Jessica Neth : Le principal défi auquel je pense, particulièrement en lien avec les solutions de technologie hôtelière, est la fragmentation du secteur : il y a tellement de fournisseurs, qui semblent tous offrir des services similaires à première vue. Le marché est inondé de solutions technologiques, dont beaucoup sont trop chères, trop complexes, ou simplement pas adaptées aux besoins et budgets des hébergements de plus petite taille. En conséquence, les hébergements indépendants ont beaucoup de difficultés à faire les bons choix.
Quelles innovations avez-vous déployées dans votre établissement ?
Tiziana Laterza : Nous nous sommes associés à la municipalité de Sorrente pour accueillir des expositions d’art, des concerts d’artistes locaux, des représentations de théâtre, etc. Notre but est de permettre à nos hôtes d’expérimenter directement l’art local entre nos murs. Jusqu’à présent, les retours sont supérieurs à nos attentes.
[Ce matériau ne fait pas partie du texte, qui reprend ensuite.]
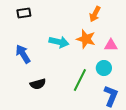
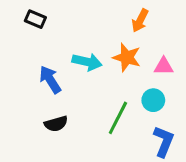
black rectangle: (24, 13) -> (35, 19), turned 32
blue arrow: (23, 54) -> (50, 80), moved

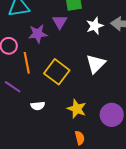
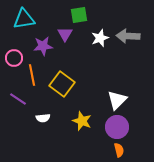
white triangle: (96, 64) -> (117, 100), moved
orange semicircle: (80, 138) -> (119, 150), moved

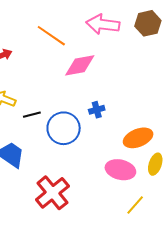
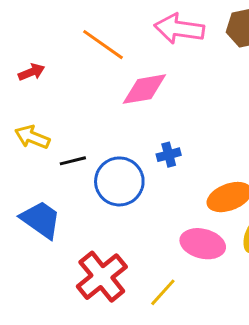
yellow line: (135, 205) -> (163, 292), moved

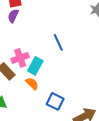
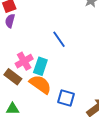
orange semicircle: (32, 84) -> (40, 84), size x1.6

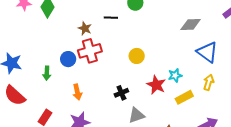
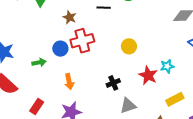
brown star: (85, 28) -> (70, 17), moved
green arrow: (47, 73) -> (39, 62), turned -104
yellow rectangle: (184, 97) -> (175, 99), moved

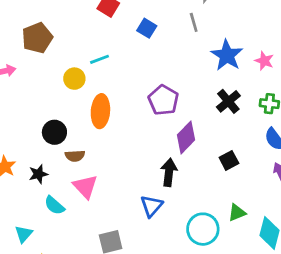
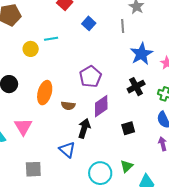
orange ellipse: (100, 111) -> (45, 93), moved
brown semicircle: (75, 156) -> (68, 106), moved
blue triangle: (152, 206) -> (67, 150), turned -42
green triangle: (237, 213) -> (127, 166), turned -32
Irene Talg : Nous avons installé une machine à composter pour traiter les déchets organiques de nos cuisines et de notre restaurant. L’objectif est de réduire nos déchets et nos émissions de gaz à effet de serre, tout en produisant un compost de qualité pour nos jardins.
Que peuvent faire les entreprises pour donner plus de pouvoir aux femmes au travail ?
Anja Honnefelder : Un bon équilibre entre travail et vie privée est essentiel pour tous les talents d’une entreprise, notamment en offrant une certaine flexibilité en termes de jours de vacances et d’horaires de travail. Mais cela est d’autant plus important pour les femmes ayant des enfants.
Par exemple, chez trivago, nous offrons le meilleur soutien possible aux parents, car nous savons que certaines périodes peuvent être compliquées. Nous disposons de ressources pour aider les nouveaux parents à comprendre le système allemand des congés parentaux ou comment réserver une place en crèche, et nous permettons à la personne qui garde l’enfant à titre principal de travailler à domicile les trois premières années suivant la naissance. La procédure de départ en congé parental et de retour au travail doit se dérouler sans heurt.
Jessica Neth : La connaissance et l’éducation sont primordiales, car les deux sont des facteurs d’émancipation. Ainsi, il est important d’investir dans les femmes en proposant des programmes de mentorat ou de coaching, par exemple, pour mieux les aider à développer et à accroître leurs compétences.
J’ai été coachée par une femme pendant un certain temps. Elle m’a beaucoup aidée et m’a montré comment je pouvais m’affirmer. J’ai ainsi pu développer ma confiance en moi. Je pense que donner du pouvoir aux femmes renforce leur confiance en elles. Résultat : les employées sont motivées, elles établiront à leur tour d’excellentes relations au sein de l’entreprise et contribueront à des décisions importantes et stratégiques.
Quel conseil donneriez-vous à des femmes qui débutent leur carrière et qui aspirent à monter les échelons ?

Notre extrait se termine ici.